Gender Bias in Instruction-Guided Speech Synthesis Models
Chun-Yi Kuan, Hung-yi Lee
TL;DR
This work investigates gender bias in instruction-guided text-to-speech (TTS) models when prompted with occupation-based style cues. It designs a comprehensive prompt-and-content pipeline across 109 occupations and 4 model sizes (Parler-TTS Large v1, Mini v1, Mini v0.1, Mini Expresso), employing automatic gender, emotion, and speaking-rate analyses alongside control baselines. Across occupations, the study finds persistent gender associations—masculine occupations bias toward male voices and feminine ones toward female voices—with model-size–dependent variation. Attempts to mitigate bias via inference-time prompting show limited and inconsistent effectiveness, occasionally reversing bias in some cases but not offering a robust solution.
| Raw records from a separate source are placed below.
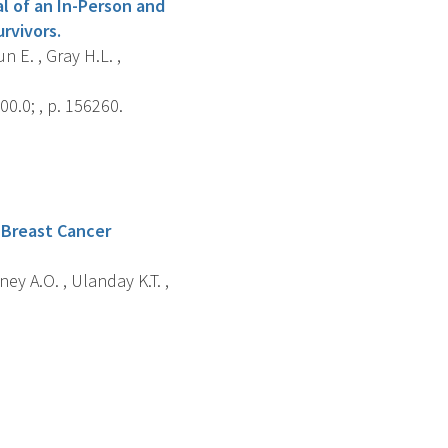
al of an In-Person and
rvivors.
n E. , Gray H.L. ,
0.0; , p. 156260.
 Breast Cancer
ey A.O. , Ulanday K.T. ,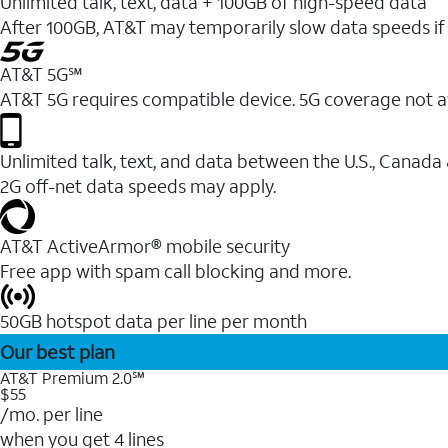
Unlimited talk, text, data + 100GB of high-speed data
After 100GB, AT&T may temporarily slow data speeds if 
AT&T 5G℠
AT&T 5G requires compatible device. 5G coverage not a
Unlimited talk, text, and data between the U.S., Canada
2G off-net data speeds may apply.
AT&T ActiveArmor® mobile security
Free app with spam call blocking and more.
50GB hotspot data per line per month
Our best plan
AT&T Premium 2.0℠
$55
/mo. per line
when you get 4 lines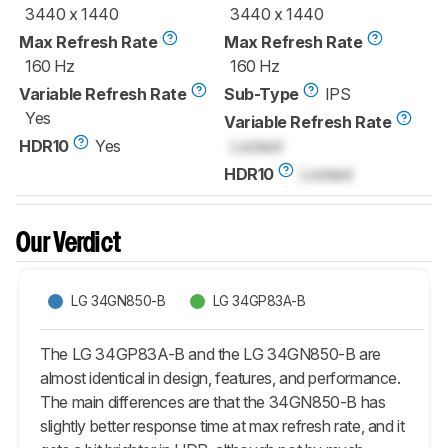
3440 x 1440
3440 x 1440
Max Refresh Rate
Max Refresh Rate
160 Hz
160 Hz
Variable Refresh Rate
Sub-Type
IPS
Yes
Variable Refresh Rate
HDR10
Yes
Locked
HDR10
Locked
Our Verdict
LG 34GN850-B
LG 34GP83A-B
The LG 34GP83A-B and the LG 34GN850-B are
almost identical in design, features, and performance.
The main differences are that the 34GN850-B has
slightly better response time at max refresh rate, and it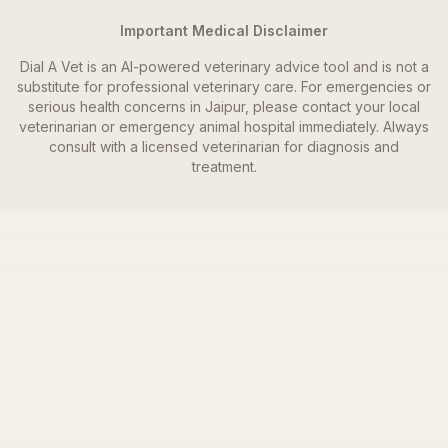
Important Medical Disclaimer
Dial A Vet is an AI-powered veterinary advice tool and is not a
substitute for professional veterinary care. For emergencies or
serious health concerns in
Jaipur
, please contact your local
veterinarian or emergency animal hospital immediately. Always
consult with a licensed veterinarian for diagnosis and
treatment.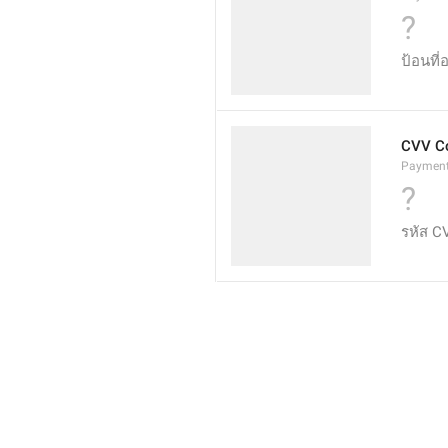
?
ป้อนที่
CVV C
Payment
?
รหัส C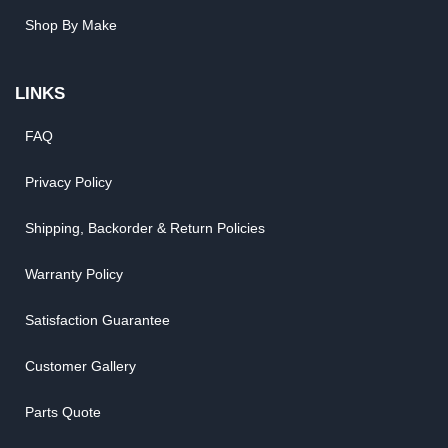
Shop By Make
LINKS
FAQ
Privacy Policy
Shipping, Backorder & Return Policies
Warranty Policy
Satisfaction Guarantee
Customer Gallery
Parts Quote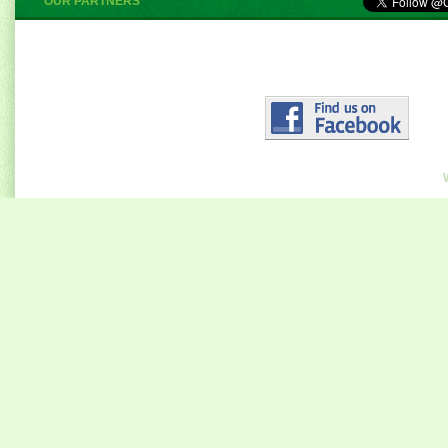
OUR PARTNERS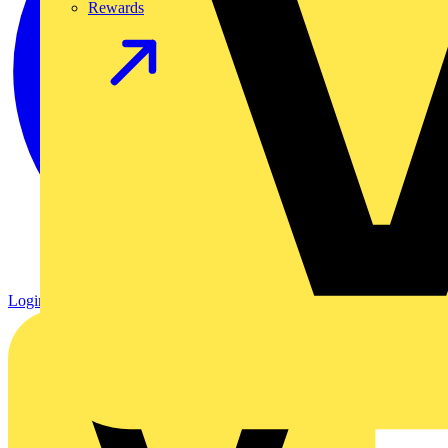
Rewards
Login
Register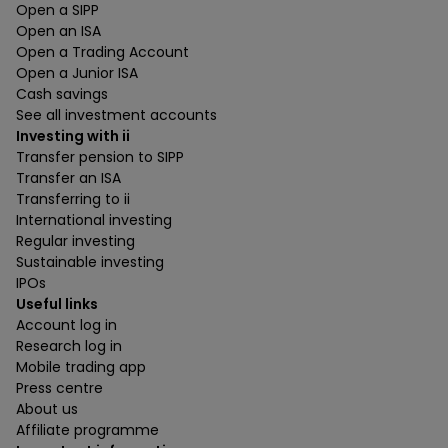
Open a SIPP
Open an ISA
Open a Trading Account
Open a Junior ISA
Cash savings
See all investment accounts
Investing with ii
Transfer pension to SIPP
Transfer an ISA
Transferring to ii
International investing
Regular investing
Sustainable investing
IPOs
Useful links
Account log in
Research log in
Mobile trading app
Press centre
About us
Affiliate programme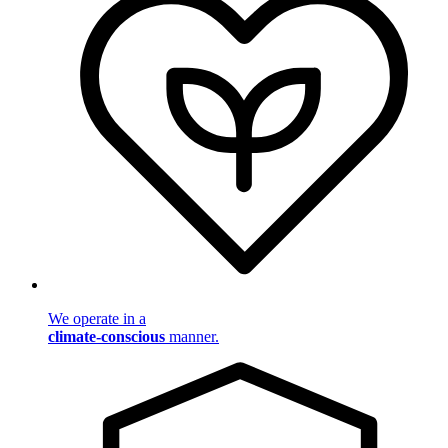
We operate in a
climate-conscious
manner.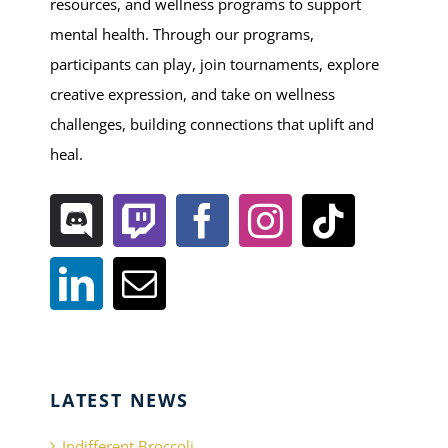
resources, and wellness programs to support
mental health. Through our programs,
participants can play, join tournaments, explore
creative expression, and take on wellness
challenges, building connections that uplift and
heal.
LATEST NEWS
Indifferent Broccoli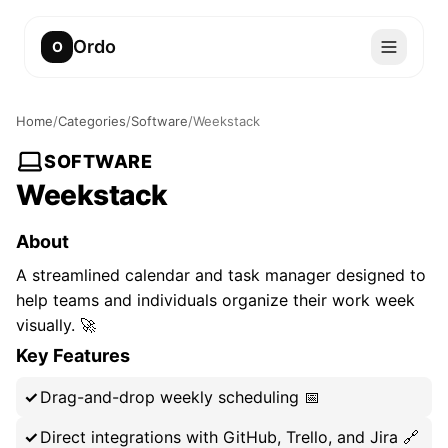
Ordo
O
Home
/
Categories
/
Software
/
Weekstack
SOFTWARE
Weekstack
About
A streamlined calendar and task manager designed to
help teams and individuals organize their work week
visually. 🚀
Key Features
Drag-and-drop weekly scheduling 📅
Direct integrations with GitHub, Trello, and Jira 🔗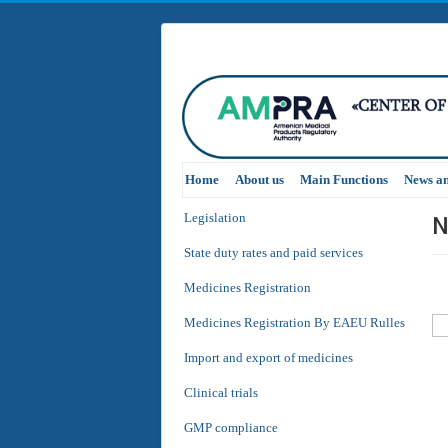
Home
About us
Main Functions
News a
N
Legislation
State duty rates and paid services
Medicines Registration
Medicines Registration By EAEU Rulles
Import and export of medicines
Clinical trials
GMP compliance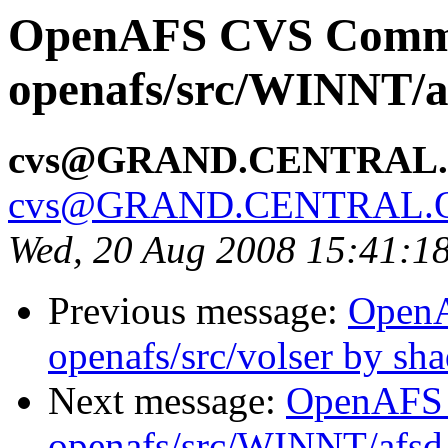
OpenAFS CVS Comm
openafs/src/WINNT/a
cvs@GRAND.CENTRAL
cvs@GRAND.CENTRAL.
Wed, 20 Aug 2008 15:41:1
Previous message:
Open
openafs/src/volser by sh
Next message:
OpenAFS
openafs/src/WINNT/afsd 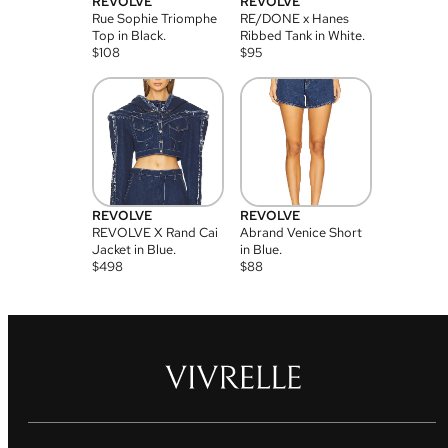
REVOLVE
REVOLVE
Rue Sophie Triomphe
RE/DONE x Hanes
Top in Black.
Ribbed Tank in White.
$
108
$
95
REVOLVE
REVOLVE
REVOLVE X Rand Cai
Abrand Venice Short
Jacket in Blue.
in Blue.
$
498
$
88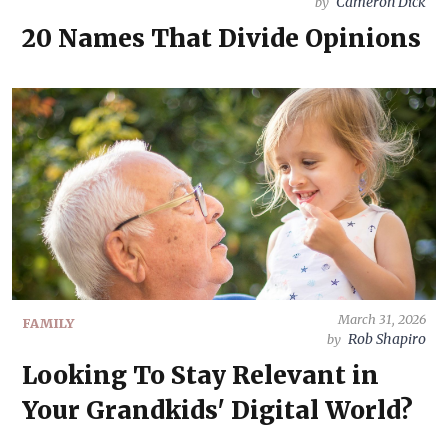
Cameron Dick
by
20 Names That Divide Opinions
March 31, 2026
FAMILY
Rob Shapiro
by
Looking To Stay Relevant in
Your Grandkids' Digital World?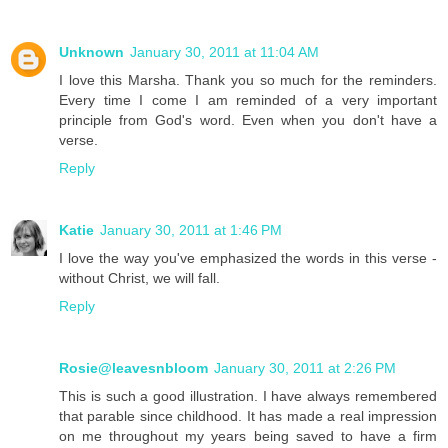
Unknown
January 30, 2011 at 11:04 AM
I love this Marsha. Thank you so much for the reminders.
Every time I come I am reminded of a very important
principle from God's word. Even when you don't have a
verse.
Reply
Katie
January 30, 2011 at 1:46 PM
I love the way you've emphasized the words in this verse -
without Christ, we will fall.
Reply
Rosie@leavesnbloom
January 30, 2011 at 2:26 PM
This is such a good illustration. I have always remembered
that parable since childhood. It has made a real impression
on me throughout my years being saved to have a firm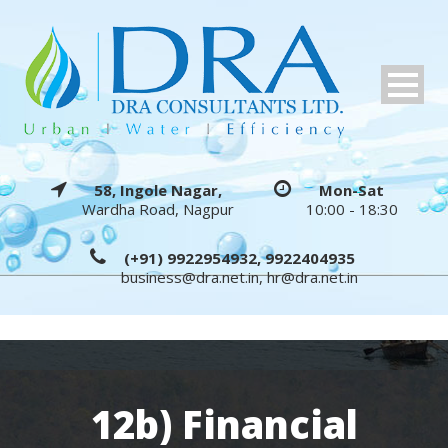
58, Ingole Nagar,
Mon-Sat
Wardha Road, Nagpur
10:00 - 18:30
(+91) 9922954932, 9922404935
business@dra.net.in
,
hr@dra.net.in
12b) Financial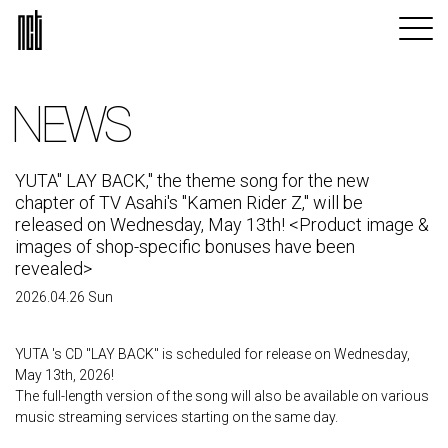
NEWS
YUTA" LAY BACK," the theme song for the new
chapter of TV Asahi's "Kamen Rider Z," will be
released on Wednesday, May 13th! <Product image &
images of shop-specific bonuses have been
revealed>
2026.04.26 Sun
YUTA 's CD "LAY BACK" is scheduled for release on Wednesday,
May 13th, 2026!
The full-length version of the song will also be available on various
music streaming services starting on the same day.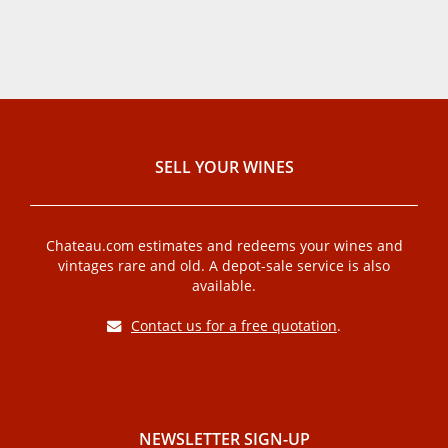
SELL ​​YOUR WINES
Chateau.com estimates and redeems your wines and
vintages rare and old. A depot-sale service is also
available.
Contact us for a free quotation
.
NEWSLETTER SIGN-UP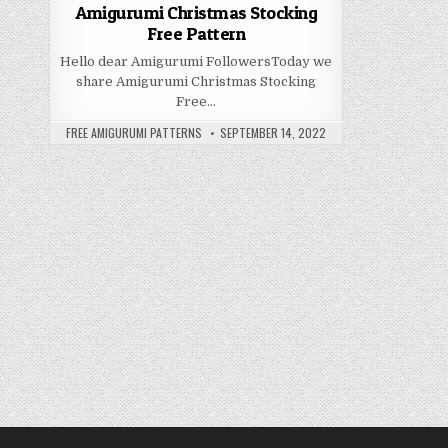
Amigurumi Christmas Stocking
Free Pattern
Hello dear Amigurumi FollowersToday we
share Amigurumi Christmas Stocking
Free…
AUTHOR:
PUBLISHED DATE:
FREE AMIGURUMI PATTERNS
SEPTEMBER 14, 2022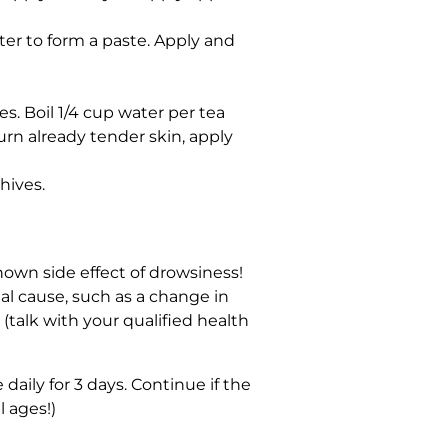
er to form a paste. Apply and
es. Boil 1/4 cup water per tea
urn already tender skin, apply
hives.
known side effect of drowsiness!
al cause, such as a change in
(talk with your qualified health
daily for 3 days. Continue if the
 ages!)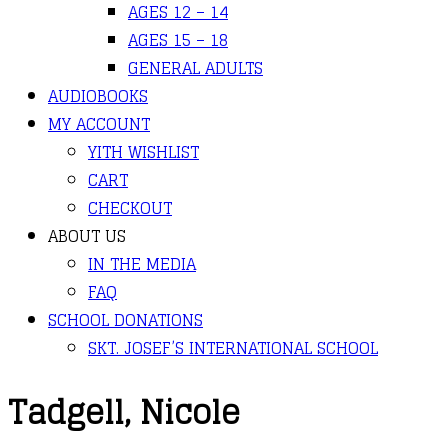
AGES 12 – 14
AGES 15 – 18
GENERAL ADULTS
AUDIOBOOKS
MY ACCOUNT
YITH WISHLIST
CART
CHECKOUT
ABOUT US
IN THE MEDIA
FAQ
SCHOOL DONATIONS
SKT. JOSEF’S INTERNATIONAL SCHOOL
Tadgell, Nicole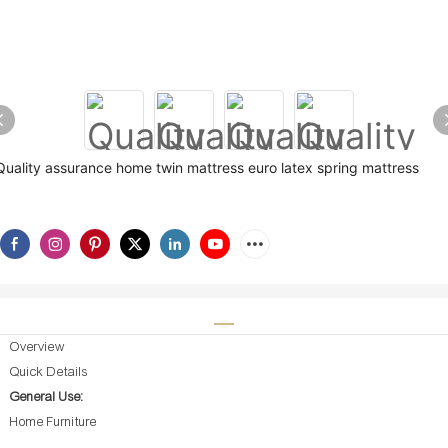
Quality assurance home twin mattress euro latex spring mattress
Overview
Quick Details
General Use:
Home Furniture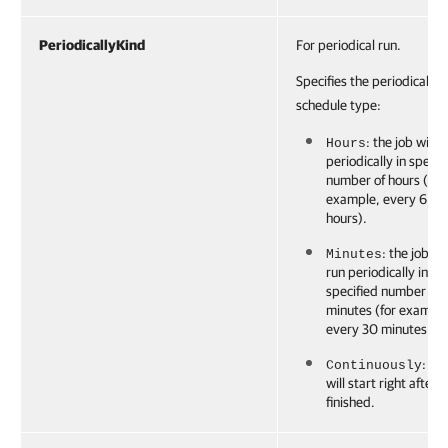
PeriodicallyKind
For periodical run.
Specifies the periodically
schedule type:
: the job will r
Hours
periodically in specif
number of hours (for
example, every 6
hours).
: the job wil
Minutes
run periodically in
specified number of
minutes (for example
every 30 minutes.
: th
Continuously
will start right after it
finished.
These findings highlight the ongoing need for principled bias mitigation in style-controlled TTS and inform both researchers and practitioners about the potential societal implications of occupation-related prompts.
Abstract
Recent advancements in controllable expressive speech synthesis, especially in text-to-speech (TTS) models, have allowed for the generation of speech with specific styles guided by textual descriptions, known as style prompts. While this development enhances the flexibility and naturalness of synthesized speech, there remains a significant gap in understanding how these models handle vague or abstract style prompts. This study investigates the potential gender bias in how models interpret occupation-related prompts, specifically examining their responses to instructions like "Act like a nurse". We explore whether these models exhibit tendencies to amplify gender stereotypes when interpreting such prompts. Our experimental results reveal the model's tendency to exhibit gender bias for certain occupations. Moreover, models of different sizes show varying degrees of this bias across these occupations.